Coalition Calls for Replacement of FDA Commissioner for Approving Hydrocodone Drug, Blames Agency for Opioid Abuse, Overdoses
Food and Drug Administration Commissioner Margaret Hamburg is being targeted as a failure by a coalition of anti-addiction activist groups who are calling for a replacement, Al-Jazeera reported.
The coalition wrote a letter to Secretary Sylvia Mathews Burwell, who oversees the FDA and sub-agencies under the U.S. Department of Health and Human Services (HHS), and said the FDA's approval of dangerous and high-dose opioid painkillers are causing overdose deaths and helping increase rates of addiction.
The Fed Up coalition told Burwell, that since coming on board in 2009 Hamburg has been making dangerous decisions which will continue to promote the current opioid crisis.
The coalition is convening its second rally in front of the White House on Sunday, according to the letter. They defended their concerns by citing specific examples of high-risk opioids.
"Last October FDA approved Zohydro, an easily crushed, high-dose hydrocodone product, despite an 11-2 vote by its scientific advisory committee to keep the drug off the market. This action led to urgent pleas from public health officials, consumer advocacy organizations, addiction treatment providers, medical experts, Members of Congress, several governors and attorneys general from 28 states, for FDA to reconsider its decision," the coalition said.

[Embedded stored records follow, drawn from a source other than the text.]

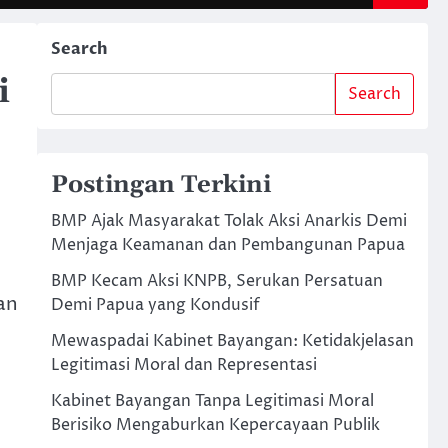
Search
i
Search
Postingan Terkini
BMP Ajak Masyarakat Tolak Aksi Anarkis Demi
Menjaga Keamanan dan Pembangunan Papua
BMP Kecam Aksi KNPB, Serukan Persatuan
an
Demi Papua yang Kondusif
Mewaspadai Kabinet Bayangan: Ketidakjelasan
Legitimasi Moral dan Representasi
Kabinet Bayangan Tanpa Legitimasi Moral
Berisiko Mengaburkan Kepercayaan Publik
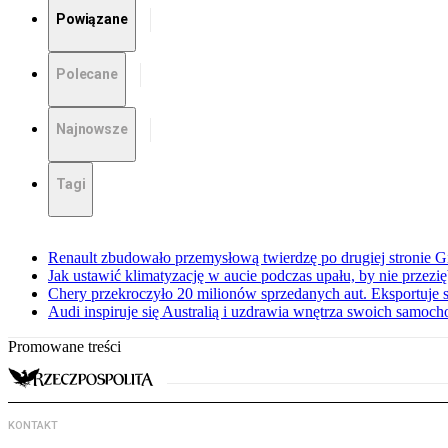
Powiązane
Polecane
Najnowsze
Tagi
Renault zbudowało przemysłową twierdzę po drugiej stronie Gi
Jak ustawić klimatyzację w aucie podczas upału, by nie przezi
Chery przekroczyło 20 milionów sprzedanych aut. Eksportuje
Audi inspiruje się Australią i uzdrawia wnętrza swoich samoc
Promowane treści
KONTAKT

They said that Hamburgs approval of such chronic non-cancer painkillers (cncp) is "squarely at odds" with the Center for Disease Control (CDC).
"In the midst of public health crisis, Department of Health and Human Services agency heads should not be delivering contradictory messages to the public," the coalition said.
The FDA responded to the letter and told Al-Jazeera that they defended Hamburg and Burwell's actions and that both were working together with other agencies to fight opioid abuse.
According to the CDC, 46 people die in the United States every day from an overdose of prescription painkillers, andphysicians are a leading source of prescription opioids for the highest-risk users, Al-Jazeera reported.
We've become a society that thinks a pill is the answer to everything, and pharmaceutical industry has a huge influence on the FDA," said Judy Rummler, the president of the Steve Rummler Hope Foundation, a coalition member group.